EXERCISE DESCRIPTION: Below are some records: retype them all exactly, but not the pictures.
*** INPUT Section Begins ***
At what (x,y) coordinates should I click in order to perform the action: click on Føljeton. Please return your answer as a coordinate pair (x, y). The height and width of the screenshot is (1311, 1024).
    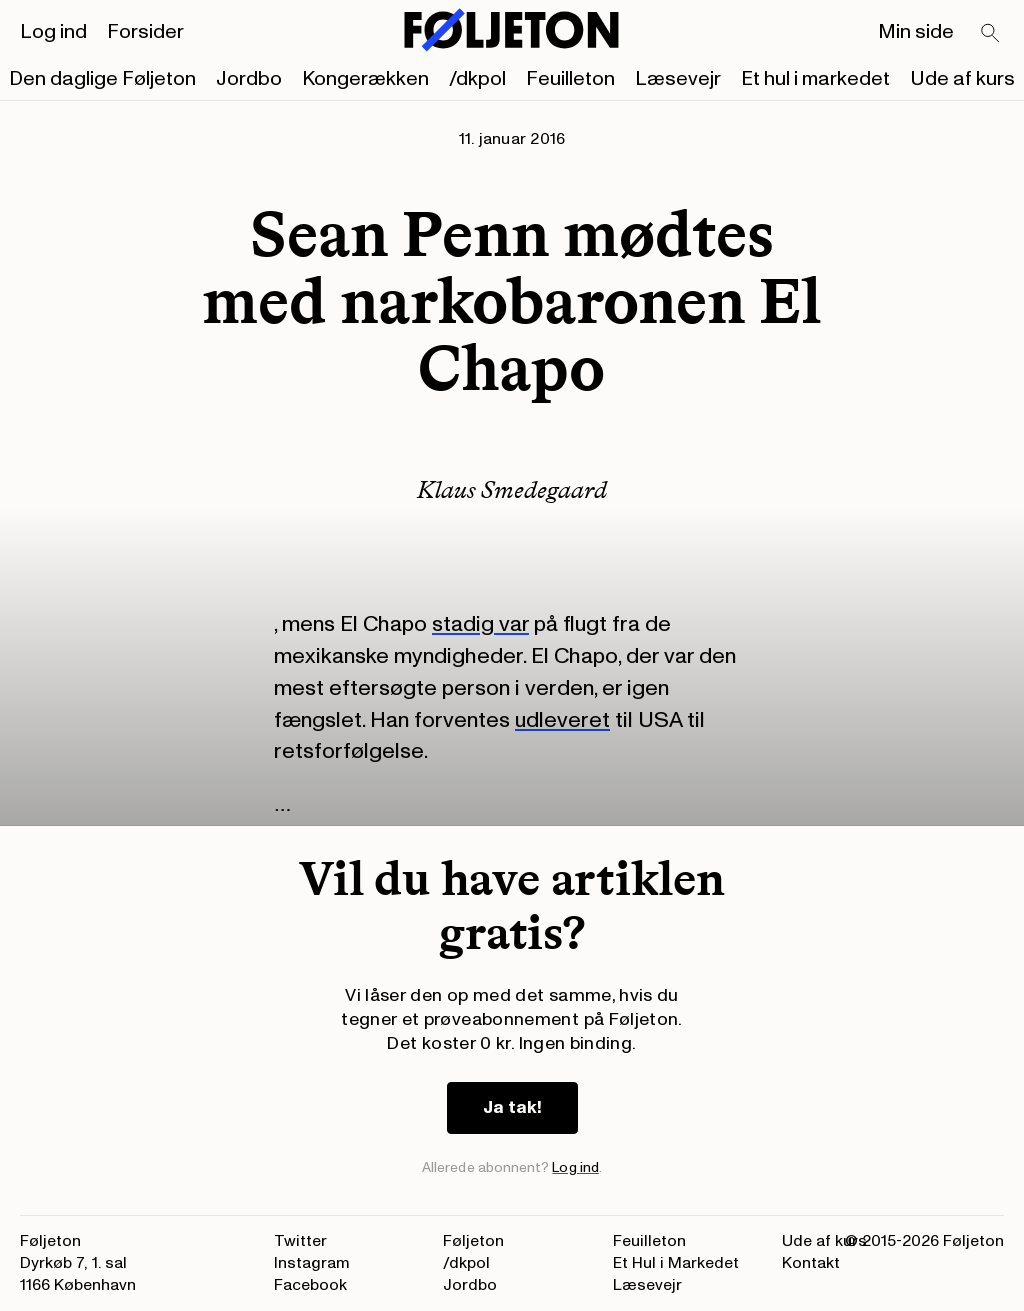
    Looking at the image, I should click on (473, 1241).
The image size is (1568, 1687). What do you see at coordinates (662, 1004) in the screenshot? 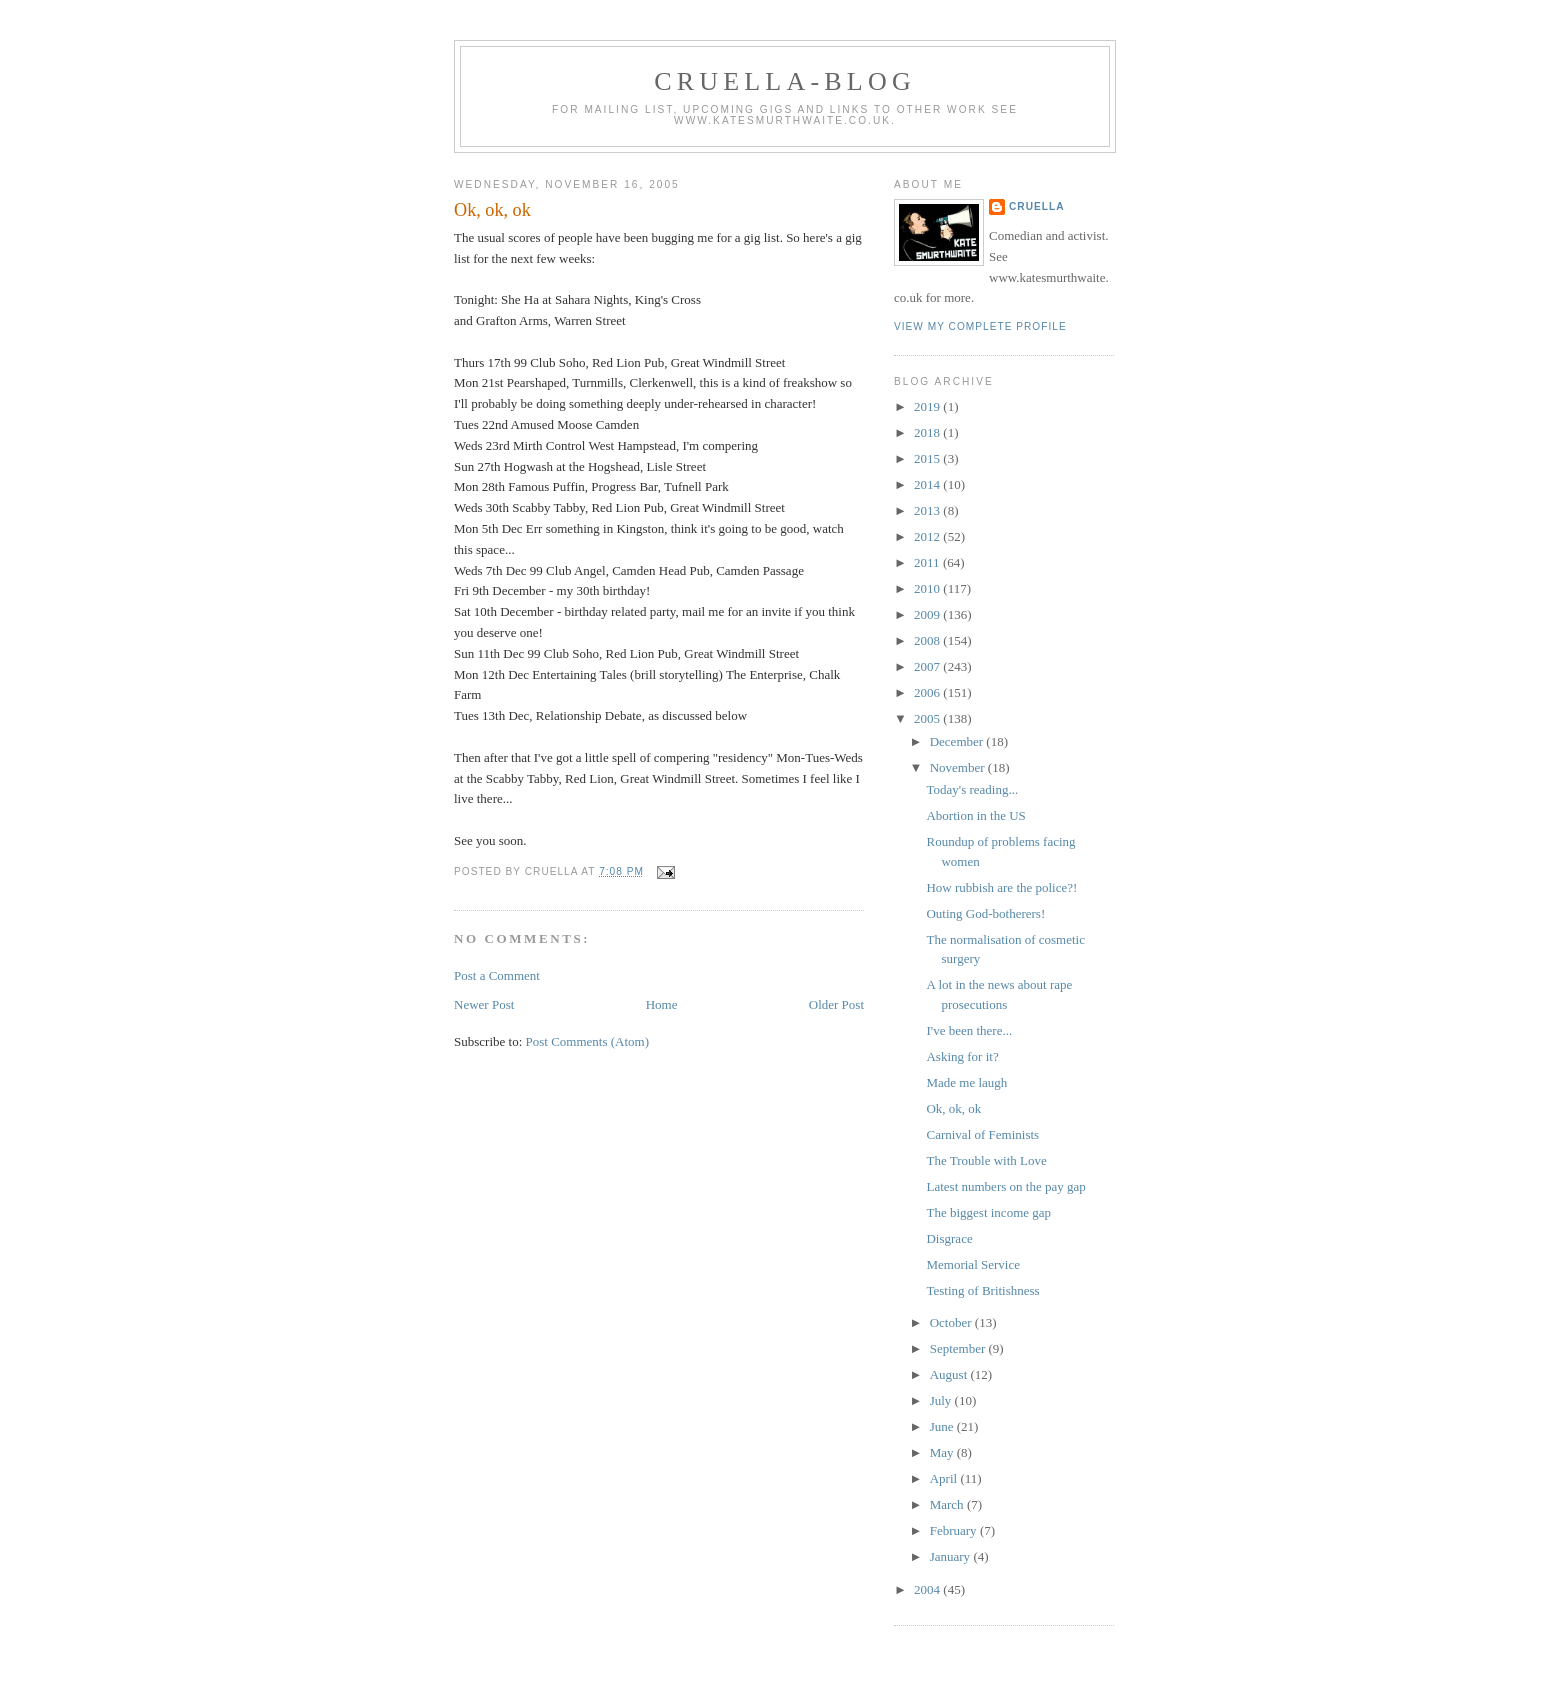
I see `Home` at bounding box center [662, 1004].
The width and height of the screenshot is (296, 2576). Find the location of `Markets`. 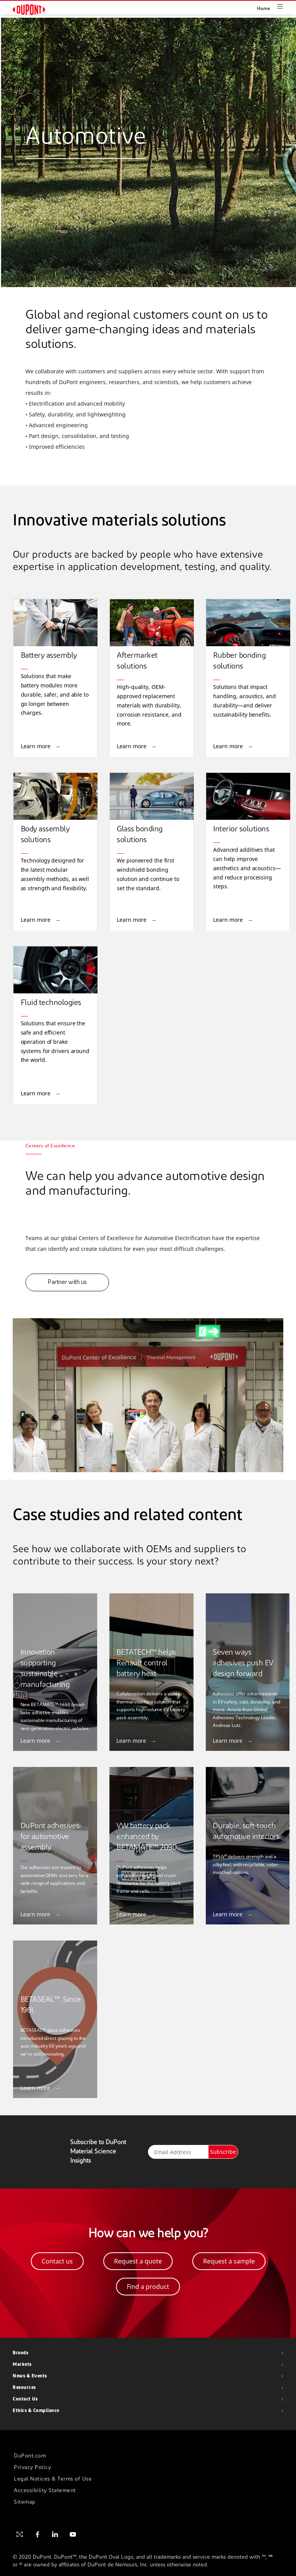

Markets is located at coordinates (22, 2364).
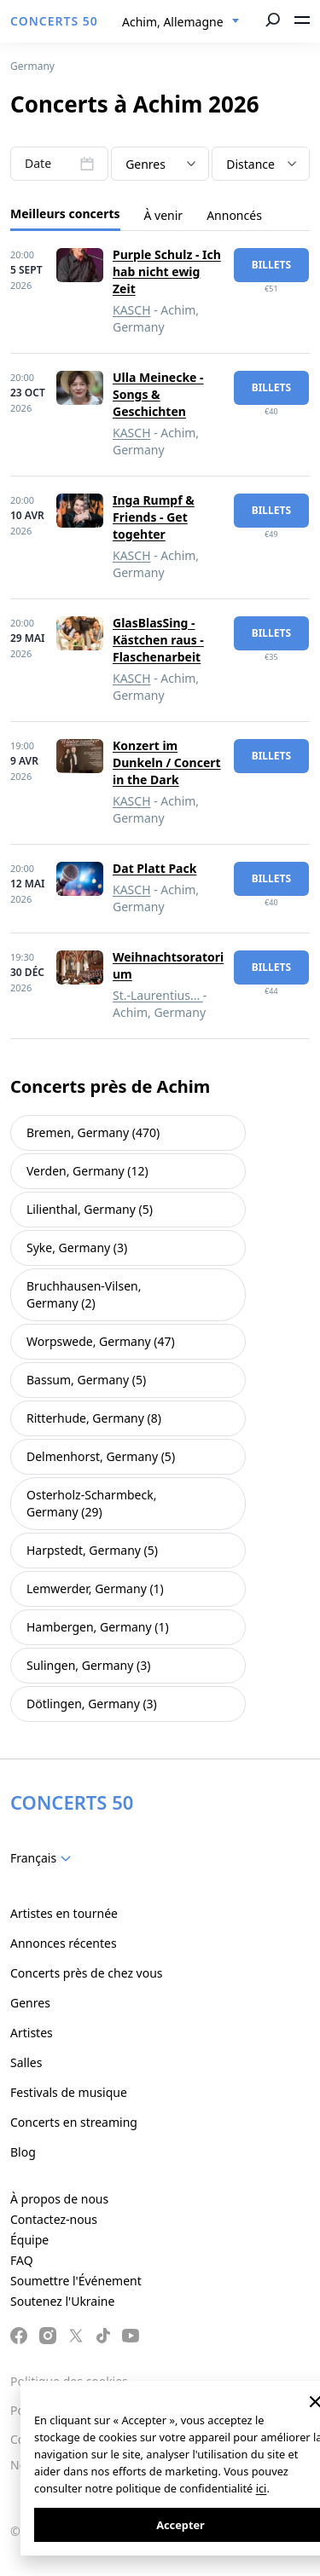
*** INPUT Section Ends ***
COMPLETED EXERCISE:
At what (x,y) coordinates should I click in order to perform the action: click on Føljeton. Please return your answer as a coordinate pair (x, y). The height and width of the screenshot is (1311, 1024).
    Looking at the image, I should click on (473, 1241).
The image size is (1568, 1687). What do you see at coordinates (662, 1004) in the screenshot? 
I see `Home` at bounding box center [662, 1004].
The width and height of the screenshot is (296, 2576). Find the location of `Markets`. 

Markets is located at coordinates (22, 2364).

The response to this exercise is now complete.